これまでオープンソースに関わる仕事だけをやってきた自分にとって、ドイツでの3年間は、NECの顔としての立場で製品認証や保守スキームの折衝から契約交渉、プロプラ技術の検証、果ては機材の購買に至るまで、芸風を広げるのに大いに良い経験であった。

この時期、SAP社との協業の傍ら自分にとっては2つの大きなトピックがあり、これらが今後の方向性を決定づけた事になる。

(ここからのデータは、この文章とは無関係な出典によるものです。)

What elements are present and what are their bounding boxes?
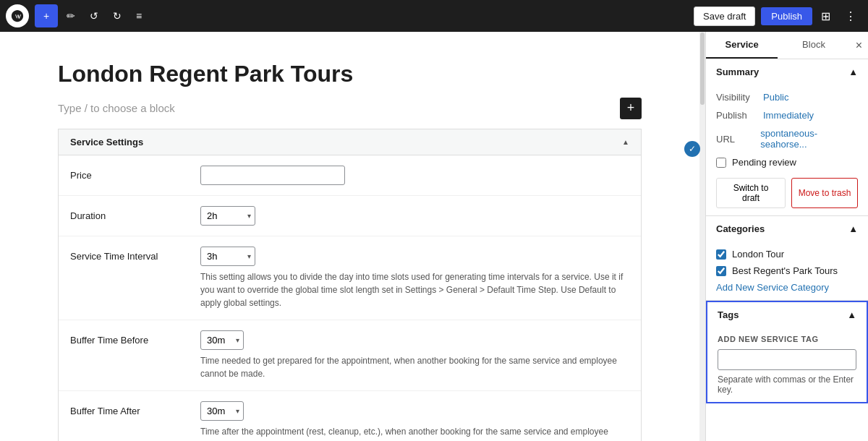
interval-select[interactable]: Default 30m 1h 1h30m 2h 2h30m 3h [200,247,255,266]
redo-button[interactable]: ↻ [107,6,127,26]
edit-tool-button[interactable]: ✏ [61,6,81,26]
pending-checkbox[interactable] [716,158,726,168]
categories-panel: Categories ▲ London Tour Best Regent's P… [706,216,868,301]
service-settings-form: Price 455 Duration Default 30m 1h 1h30m [58,155,642,441]
interval-label: Service Time Interval [70,247,200,262]
buffer-before-row: Buffer Time Before 0 15m 30m 45m 1h Time… [59,320,641,391]
publish-button[interactable]: Publish [761,7,812,25]
publish-label: Publish [716,110,763,121]
add-block-inline-button[interactable]: + [620,98,642,119]
category-item: London Tour [716,249,858,260]
summary-chevron-icon: ▲ [848,67,858,77]
visibility-value[interactable]: Public [763,92,788,103]
block-placeholder-text: Type / to choose a block [58,102,175,114]
url-row: URL spontaneous-seahorse... [716,128,858,150]
main-area: London Regent Park Tours Type / to choos… [0,32,868,441]
action-btns: Switch to draft Move to trash [716,178,858,208]
service-settings-header[interactable]: Service Settings ▲ [58,129,642,155]
service-settings-chevron: ▲ [622,138,629,146]
buffer-before-hint: Time needed to get prepared for the appo… [200,354,629,380]
price-input[interactable]: 455 [200,166,345,185]
categories-chevron-icon: ▲ [848,223,858,234]
add-block-topbar-button[interactable]: + [35,4,58,27]
interval-row: Service Time Interval Default 30m 1h 1h3… [59,236,641,320]
buffer-after-label: Buffer Time After [70,401,200,416]
undo-button[interactable]: ↺ [84,6,104,26]
buffer-before-select-wrap: 0 15m 30m 45m 1h [200,330,244,350]
categories-panel-header[interactable]: Categories ▲ [706,216,868,241]
summary-panel-header[interactable]: Summary ▲ [706,59,868,85]
visibility-row: Visibility Public [716,92,858,103]
price-control: 455 [200,166,629,185]
scrollbar-thumb [700,33,705,105]
buffer-before-select[interactable]: 0 15m 30m 45m 1h [200,330,244,350]
summary-panel-title: Summary [716,67,759,77]
category-london-tour-label: London Tour [732,249,784,260]
buffer-after-select[interactable]: 0 15m 30m 45m 1h [200,401,244,421]
move-to-trash-button[interactable]: Move to trash [791,178,858,208]
sidebar-close-button[interactable]: × [850,33,868,58]
switch-to-draft-button[interactable]: Switch to draft [716,178,786,208]
tags-panel-body: ADD NEW SERVICE TAG Separate with commas… [707,327,867,402]
categories-panel-title: Categories [716,223,765,234]
page-title: London Regent Park Tours [58,61,642,87]
add-tag-label: ADD NEW SERVICE TAG [718,335,856,343]
topbar: + ✏ ↺ ↻ ≡ Save draft Publish ⊞ ⋮ [0,0,868,32]
pending-row: Pending review [716,157,858,168]
interval-select-wrap: Default 30m 1h 1h30m 2h 2h30m 3h [200,247,255,266]
buffer-after-control: 0 15m 30m 45m 1h Time after the appointm… [200,401,629,441]
buffer-after-select-wrap: 0 15m 30m 45m 1h [200,401,244,421]
block-placeholder-area: Type / to choose a block + [58,102,642,114]
category-item: Best Regent's Park Tours [716,265,858,276]
tag-input[interactable] [718,349,856,370]
tab-service[interactable]: Service [706,32,778,59]
buffer-after-hint: Time after the appointment (rest, cleanu… [200,425,629,441]
tags-panel-title: Tags [718,309,739,320]
save-draft-button[interactable]: Save draft [694,7,755,26]
category-best-regents-checkbox[interactable] [716,266,726,276]
interval-control: Default 30m 1h 1h30m 2h 2h30m 3h This se… [200,247,629,309]
more-options-button[interactable]: ⋮ [839,5,862,27]
category-best-regents-label: Best Regent's Park Tours [732,265,838,276]
tags-chevron-icon: ▲ [847,309,856,320]
check-circle-icon: ✓ [684,141,700,157]
summary-panel: Summary ▲ Visibility Public Publish Imme… [706,59,868,216]
add-category-link[interactable]: Add New Service Category [716,282,858,293]
duration-label: Duration [70,206,200,221]
duration-row: Duration Default 30m 1h 1h30m 2h 2h30m 3… [59,196,641,236]
duration-select-wrap: Default 30m 1h 1h30m 2h 2h30m 3h [200,206,255,226]
interval-hint: This setting allows you to divide the da… [200,270,629,309]
buffer-after-row: Buffer Time After 0 15m 30m 45m 1h Time … [59,391,641,441]
settings-toggle-button[interactable]: ⊞ [815,5,836,27]
buffer-before-control: 0 15m 30m 45m 1h Time needed to get prep… [200,330,629,380]
url-label: URL [716,134,760,145]
buffer-before-label: Buffer Time Before [70,330,200,346]
tag-hint: Separate with commas or the Enter key. [718,374,856,395]
tab-block[interactable]: Block [778,32,849,59]
sidebar: Service Block × Summary ▲ Visibility Pub… [705,32,868,441]
tags-panel: Tags ▲ ADD NEW SERVICE TAG Separate with… [706,301,868,403]
duration-select[interactable]: Default 30m 1h 1h30m 2h 2h30m 3h [200,206,255,226]
price-label: Price [70,166,200,181]
summary-panel-body: Visibility Public Publish Immediately UR… [706,85,868,215]
scrollbar-track [699,32,705,441]
price-row: Price 455 [59,155,641,196]
publish-value[interactable]: Immediately [763,110,814,121]
url-value[interactable]: spontaneous-seahorse... [760,128,858,150]
publish-row: Publish Immediately [716,110,858,121]
wp-logo [6,4,29,27]
categories-panel-body: London Tour Best Regent's Park Tours Add… [706,241,868,300]
pending-label: Pending review [732,157,796,168]
category-london-tour-checkbox[interactable] [716,249,726,260]
visibility-label: Visibility [716,92,763,103]
tools-button[interactable]: ≡ [130,6,148,26]
editor-area: London Regent Park Tours Type / to choos… [0,32,699,441]
tags-panel-header[interactable]: Tags ▲ [707,302,867,327]
service-settings-label: Service Settings [70,137,143,147]
duration-control: Default 30m 1h 1h30m 2h 2h30m 3h [200,206,629,226]
sidebar-tabs-row: Service Block × [706,32,868,59]
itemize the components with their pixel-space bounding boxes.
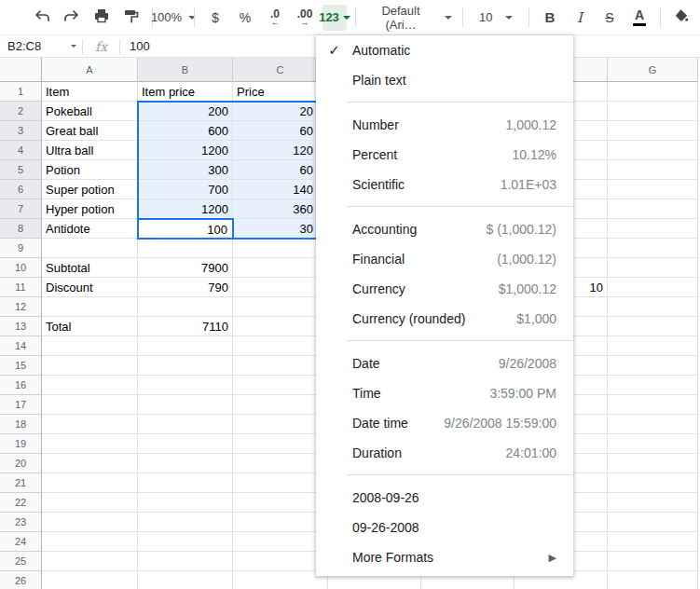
menu-item-2008-09-26[interactable]: 2008-09-26	[316, 483, 573, 513]
row-header-13[interactable]: 13	[0, 317, 42, 336]
cell-B12[interactable]	[138, 297, 233, 317]
cell-A20[interactable]	[42, 454, 138, 473]
cell-A1[interactable]: Item	[42, 82, 138, 102]
cell-C8[interactable]: 30	[233, 219, 328, 239]
row-header-17[interactable]: 17	[0, 395, 42, 415]
row-header-25[interactable]: 25	[0, 552, 42, 571]
cell-C20[interactable]	[233, 454, 328, 473]
cell-B5[interactable]: 300	[138, 160, 233, 180]
cell-A21[interactable]	[42, 473, 138, 493]
cell-B25[interactable]	[138, 552, 233, 571]
row-header-2[interactable]: 2	[0, 102, 42, 121]
row-header-20[interactable]: 20	[0, 454, 42, 473]
cell-C16[interactable]	[233, 376, 328, 395]
row-header-7[interactable]: 7	[0, 199, 42, 219]
cell-B6[interactable]: 700	[138, 180, 233, 199]
cell-C9[interactable]	[233, 239, 328, 258]
number-format-button[interactable]: 123	[323, 5, 347, 31]
cell-A16[interactable]	[42, 376, 138, 395]
cell-A3[interactable]: Great ball	[42, 121, 138, 141]
cell-A12[interactable]	[42, 297, 138, 317]
cell-C3[interactable]: 60	[233, 121, 328, 141]
menu-item-more-formats[interactable]: More Formats▶	[316, 542, 573, 572]
menu-item-automatic[interactable]: ✓Automatic	[316, 35, 573, 65]
menu-item-percent[interactable]: Percent10.12%	[316, 140, 573, 170]
redo-button[interactable]	[60, 6, 84, 30]
cell-G2[interactable]	[608, 102, 698, 121]
cell-G20[interactable]	[608, 454, 698, 473]
cell-G26[interactable]	[608, 571, 698, 589]
text-color-button[interactable]: A	[627, 6, 652, 30]
cell-B11[interactable]: 790	[138, 278, 233, 297]
cell-C6[interactable]: 140	[233, 180, 328, 199]
row-header-12[interactable]: 12	[0, 297, 42, 317]
cell-C15[interactable]	[233, 356, 328, 376]
cell-C25[interactable]	[233, 552, 328, 571]
cell-G6[interactable]	[608, 180, 698, 199]
cell-C19[interactable]	[233, 434, 328, 454]
menu-item-accounting[interactable]: Accounting$ (1,000.12)	[316, 214, 573, 244]
cell-B1[interactable]: Item price	[138, 82, 233, 102]
row-header-14[interactable]: 14	[0, 336, 42, 356]
cell-A26[interactable]	[42, 571, 138, 589]
cell-C13[interactable]	[233, 317, 328, 336]
cell-B14[interactable]	[138, 336, 233, 356]
name-box[interactable]: B2:C8	[0, 39, 82, 53]
cell-A22[interactable]	[42, 493, 138, 513]
cell-G11[interactable]	[608, 278, 698, 297]
menu-item-financial[interactable]: Financial(1,000.12)	[316, 244, 573, 274]
cell-C24[interactable]	[233, 532, 328, 552]
cell-C23[interactable]	[233, 513, 328, 532]
cell-B13[interactable]: 7110	[138, 317, 233, 336]
cell-B15[interactable]	[138, 356, 233, 376]
cell-B24[interactable]	[138, 532, 233, 552]
cell-G16[interactable]	[608, 376, 698, 395]
menu-item-currency[interactable]: Currency$1,000.12	[316, 274, 573, 304]
row-header-1[interactable]: 1	[0, 82, 42, 102]
cell-C1[interactable]: Price	[233, 82, 328, 102]
font-select[interactable]: Default (Ari…	[364, 6, 454, 30]
cell-G17[interactable]	[608, 395, 698, 415]
cell-G10[interactable]	[608, 258, 698, 278]
format-percent-button[interactable]: %	[233, 6, 257, 30]
cell-B22[interactable]	[138, 493, 233, 513]
cell-G9[interactable]	[608, 239, 698, 258]
italic-button[interactable]: I	[568, 6, 592, 30]
select-all-corner[interactable]	[0, 58, 42, 82]
cell-G8[interactable]	[608, 219, 698, 239]
menu-item-09-26-2008[interactable]: 09-26-2008	[316, 513, 573, 542]
cell-C21[interactable]	[233, 473, 328, 493]
cell-B9[interactable]	[138, 239, 233, 258]
row-header-5[interactable]: 5	[0, 160, 42, 180]
cell-G25[interactable]	[608, 552, 698, 571]
cell-G22[interactable]	[608, 493, 698, 513]
cell-A11[interactable]: Discount	[42, 278, 138, 297]
menu-item-scientific[interactable]: Scientific1.01E+03	[316, 170, 573, 199]
cell-C11[interactable]	[233, 278, 328, 297]
row-header-24[interactable]: 24	[0, 532, 42, 552]
menu-item-currency-rounded[interactable]: Currency (rounded)$1,000	[316, 304, 573, 334]
column-header-A[interactable]: A	[42, 58, 138, 82]
font-size-select[interactable]: 10	[472, 6, 520, 30]
row-header-8[interactable]: 8	[0, 219, 42, 239]
cell-B10[interactable]: 7900	[138, 258, 233, 278]
cell-A23[interactable]	[42, 513, 138, 532]
row-header-11[interactable]: 11	[0, 278, 42, 297]
row-header-26[interactable]: 26	[0, 571, 42, 589]
paint-format-button[interactable]	[119, 6, 144, 30]
cell-C4[interactable]: 120	[233, 141, 328, 160]
decrease-decimal-button[interactable]: .0 ←	[263, 6, 287, 30]
row-header-22[interactable]: 22	[0, 493, 42, 513]
cell-G4[interactable]	[608, 141, 698, 160]
cell-G15[interactable]	[608, 356, 698, 376]
cell-A25[interactable]	[42, 552, 138, 571]
column-header-G[interactable]: G	[608, 58, 698, 82]
menu-item-number[interactable]: Number1,000.12	[316, 110, 573, 140]
cell-B19[interactable]	[138, 434, 233, 454]
zoom-select[interactable]: 100%	[161, 6, 185, 30]
menu-item-plain-text[interactable]: Plain text	[316, 65, 573, 95]
cell-A2[interactable]: Pokeball	[42, 102, 138, 121]
cell-A14[interactable]	[42, 336, 138, 356]
menu-item-duration[interactable]: Duration24:01:00	[316, 438, 573, 468]
menu-item-date-time[interactable]: Date time9/26/2008 15:59:00	[316, 408, 573, 438]
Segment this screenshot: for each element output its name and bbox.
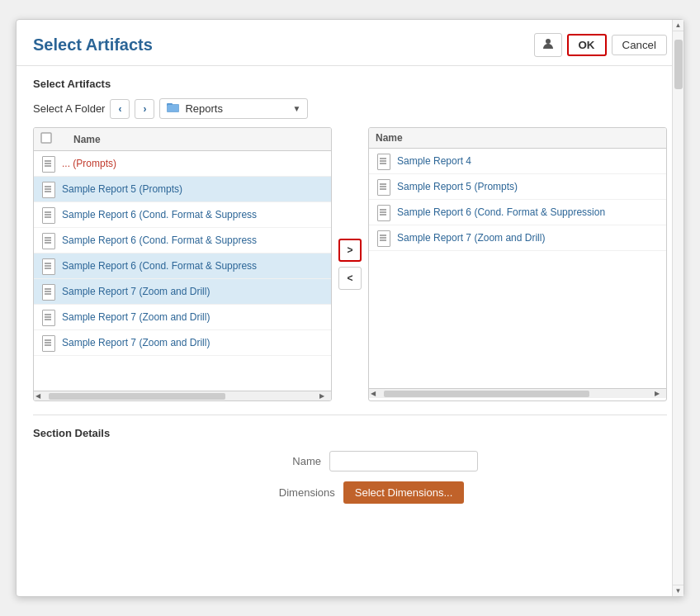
item-text: Sample Report 6 (Cond. Format & Suppress bbox=[62, 209, 257, 220]
report-icon bbox=[376, 178, 390, 195]
nav-forward-button[interactable]: › bbox=[135, 99, 154, 119]
nav-back-button[interactable]: ‹ bbox=[110, 99, 130, 119]
list-item[interactable]: Sample Report 5 (Prompts) bbox=[34, 177, 331, 202]
folder-icon bbox=[167, 102, 180, 116]
scroll-thumb bbox=[49, 393, 225, 400]
right-list-name-header: Name bbox=[376, 132, 403, 144]
name-row: Name bbox=[33, 451, 667, 471]
left-scrollbar-x[interactable]: ◀ ▶ bbox=[34, 391, 331, 400]
select-artifacts-label: Select Artifacts bbox=[33, 78, 667, 90]
list-item[interactable]: Sample Report 6 (Cond. Format & Suppress bbox=[34, 228, 331, 254]
list-item[interactable]: ... (Prompts) bbox=[34, 151, 331, 177]
svg-rect-3 bbox=[168, 105, 178, 111]
dialog-title: Select Artifacts bbox=[33, 36, 153, 54]
name-input[interactable] bbox=[329, 451, 478, 471]
folder-bar: Select A Folder ‹ › Reports ▼ bbox=[33, 98, 667, 119]
list-item[interactable]: Sample Report 7 (Zoom and Drill) bbox=[34, 279, 331, 305]
list-item[interactable]: Sample Report 7 (Zoom and Drill) bbox=[34, 330, 331, 356]
list-item[interactable]: Sample Report 5 (Prompts) bbox=[369, 174, 666, 200]
report-icon bbox=[40, 334, 55, 351]
right-scrollbar-x[interactable]: ◀ ▶ bbox=[369, 388, 666, 398]
dialog-header: Select Artifacts OK Cancel bbox=[17, 20, 683, 66]
list-item[interactable]: Sample Report 6 (Cond. Format & Suppress… bbox=[369, 200, 666, 225]
list-item[interactable]: Sample Report 6 (Cond. Format & Suppress bbox=[34, 254, 331, 279]
list-item[interactable]: Sample Report 6 (Cond. Format & Suppress bbox=[34, 202, 331, 228]
user-icon bbox=[542, 37, 555, 50]
scrollbar-thumb bbox=[674, 40, 683, 89]
scroll-right-arrow[interactable]: ▶ bbox=[319, 392, 329, 400]
report-icon bbox=[376, 204, 390, 220]
item-text: Sample Report 7 (Zoom and Drill) bbox=[62, 337, 210, 348]
select-artifacts-dialog: Select Artifacts OK Cancel Select Artifa… bbox=[16, 19, 684, 597]
item-text: Sample Report 6 (Cond. Format & Suppress bbox=[62, 235, 257, 246]
item-text: Sample Report 7 (Zoom and Drill) bbox=[397, 232, 545, 244]
folder-name: Reports bbox=[185, 102, 287, 115]
dimensions-row: Dimensions Select Dimensions... bbox=[33, 481, 667, 504]
item-text: Sample Report 6 (Cond. Format & Suppress… bbox=[397, 206, 605, 218]
checkbox-icon bbox=[40, 132, 52, 144]
lists-container: Name ... (Prompts) Sample Report 5 (Prom… bbox=[33, 127, 667, 401]
dialog-body: Select Artifacts Select A Folder ‹ › Rep… bbox=[17, 66, 683, 525]
user-icon-button[interactable] bbox=[534, 33, 562, 57]
ok-button[interactable]: OK bbox=[567, 34, 607, 56]
folder-select-label: Select A Folder bbox=[33, 102, 105, 115]
report-icon bbox=[40, 206, 55, 223]
transfer-left-button[interactable]: < bbox=[338, 267, 362, 290]
transfer-buttons: > < bbox=[332, 127, 368, 401]
scrollbar-track bbox=[673, 31, 683, 596]
list-item[interactable]: Sample Report 4 bbox=[369, 149, 666, 174]
scroll-right-arrow[interactable]: ▶ bbox=[655, 390, 665, 397]
item-text: Sample Report 6 (Cond. Format & Suppress bbox=[62, 260, 257, 272]
right-list-panel: Name Sample Report 4 Sample Report 5 (Pr… bbox=[368, 127, 667, 401]
right-list-header: Name bbox=[369, 128, 666, 149]
item-text: Sample Report 5 (Prompts) bbox=[397, 181, 518, 192]
svg-rect-4 bbox=[41, 133, 51, 143]
left-list-name-header: Name bbox=[73, 134, 101, 145]
right-list-body[interactable]: Sample Report 4 Sample Report 5 (Prompts… bbox=[369, 149, 666, 388]
dialog-scrollbar[interactable]: ▲ ▼ bbox=[672, 20, 683, 596]
cancel-button[interactable]: Cancel bbox=[612, 35, 668, 55]
left-list-panel: Name ... (Prompts) Sample Report 5 (Prom… bbox=[33, 127, 332, 401]
item-text: Sample Report 7 (Zoom and Drill) bbox=[62, 311, 210, 323]
report-icon bbox=[40, 181, 55, 197]
folder-svg-icon bbox=[167, 102, 180, 113]
name-label: Name bbox=[222, 455, 321, 467]
left-header-check bbox=[40, 132, 57, 146]
left-list-header: Name bbox=[34, 128, 331, 151]
item-text: Sample Report 7 (Zoom and Drill) bbox=[62, 286, 210, 297]
header-buttons: OK Cancel bbox=[534, 33, 668, 57]
scrollbar-up-arrow[interactable]: ▲ bbox=[673, 20, 683, 31]
list-item[interactable]: Sample Report 7 (Zoom and Drill) bbox=[34, 305, 331, 330]
scroll-left-arrow[interactable]: ◀ bbox=[371, 390, 381, 397]
list-item[interactable]: Sample Report 7 (Zoom and Drill) bbox=[369, 225, 666, 251]
scroll-thumb bbox=[384, 391, 589, 397]
scrollbar-down-arrow[interactable]: ▼ bbox=[673, 585, 683, 596]
folder-dropdown[interactable]: Reports ▼ bbox=[159, 98, 308, 119]
report-icon bbox=[40, 258, 55, 274]
item-text: Sample Report 5 (Prompts) bbox=[62, 183, 182, 195]
transfer-right-button[interactable]: > bbox=[338, 239, 362, 262]
report-icon bbox=[40, 232, 55, 249]
svg-point-0 bbox=[546, 39, 551, 44]
item-text: Sample Report 4 bbox=[397, 155, 471, 167]
report-icon bbox=[40, 155, 55, 172]
scroll-left-arrow[interactable]: ◀ bbox=[35, 392, 45, 400]
select-dimensions-button[interactable]: Select Dimensions... bbox=[343, 481, 465, 504]
section-details-label: Section Details bbox=[33, 427, 667, 439]
report-icon bbox=[40, 309, 55, 325]
dimensions-label: Dimensions bbox=[236, 486, 335, 499]
left-list-body[interactable]: ... (Prompts) Sample Report 5 (Prompts) … bbox=[34, 151, 331, 391]
dropdown-arrow-icon: ▼ bbox=[293, 104, 301, 113]
report-icon bbox=[40, 283, 55, 300]
item-text: ... (Prompts) bbox=[62, 158, 116, 169]
report-icon bbox=[376, 153, 390, 169]
report-icon bbox=[376, 230, 390, 246]
section-details: Section Details Name Dimensions Select D… bbox=[33, 415, 667, 504]
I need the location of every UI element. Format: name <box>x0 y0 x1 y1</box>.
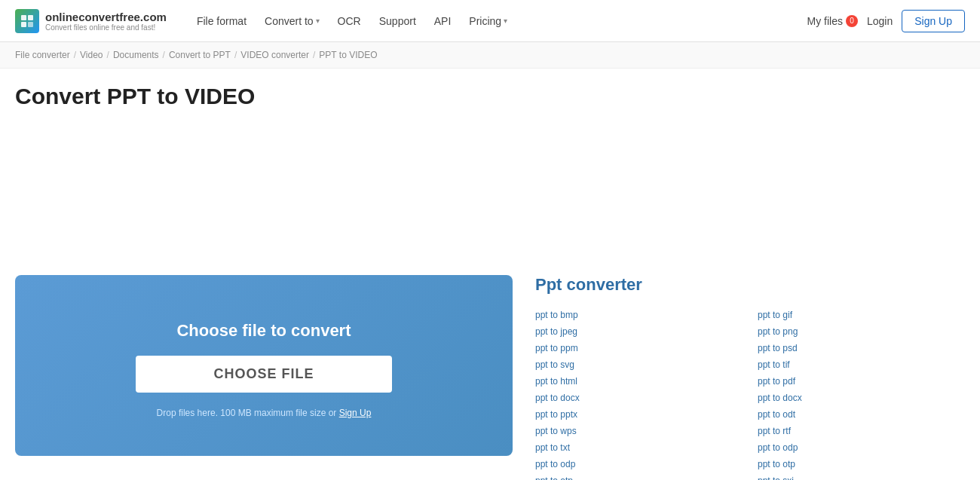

一つは、PGcon 2011でのTim Child氏のPG/OpenCLの発表に刺激を受けて勉強を始めたGPUによる並列処理。
2012年の初頭にFDWベースで最初の実装を作ってみたところGPUの値段の割に性能改善効果が著しく、まさに"面白い!"技術であった。これがGPUによるデータベース高速化をメインの仕事にする出発点となった。また、この結果をブログにまとめたところ、同時期に中央研究所でGPUによるインメモリDBの研究を行っていた柏木の目にとまる事になる。後に彼はヘテロDB社の共同創業者となる。

もう一つは社内新事業公募。ドイツからの帰任後、また本業の仕事を抱えつつ"余った時間で"PostgreSQL関連のコミュニティ活動を行うという状況に嫌気が差していたので、実は帰国と同時にPostgreSQLの会社にでも転職しようと考えていた*2
ただ、自分の手で開発した技術を軸にビジネスを作りたいという思いをまだ社内で真剣にぶつけてみた訳ではなかったので、一度くらい、社内新事業公募という形で会社のトップにぶつけてみて、それでダメなら辞めれば良いじゃないかという気持ちで、公募に誘ってくれた同期と、柏木、自分の3名で提案を書いてみた。
まぁ、S常務(当時)も社内ブログで『ダメなら会社辞めても事業を興すという気概のある社員の応募を求む』と吠えていた訳なので。

で、結果は応募110件中の2件で採択。辞めさせてもらえなかった。

PG-Stromプロジェクト

帰国後、PG-Stromを軸とする事業立ち上げを目指して、マーケティングとソフトウェア開発を並行して進める事となった。
この段階でのマーケティングとはつまり、この技術を事業化した時に本当に3年後〇〇億円の売上げを生み出せる可能性があるのかどうかを調べ、芽がないのであれば早々に投資を打ち切って無用な出血を抑えるという判断のために行うものである。

もちろん、技術の価値は顧客の課題解決手段としての価値とは異なるし、価値提案(VP: value proposition)の設定次第で、顧客にとってお金を払ってでも使いたい技術なのか、単なるwhat's newに過ぎないのかは変わってくる。当時、社内ではリーン・スタートアップが流行っており、仮説検証と称して、ユーザにVPをぶつけてその反応を伺いながら、提案シナリオや製品機能を修正するというアプローチを採っていた。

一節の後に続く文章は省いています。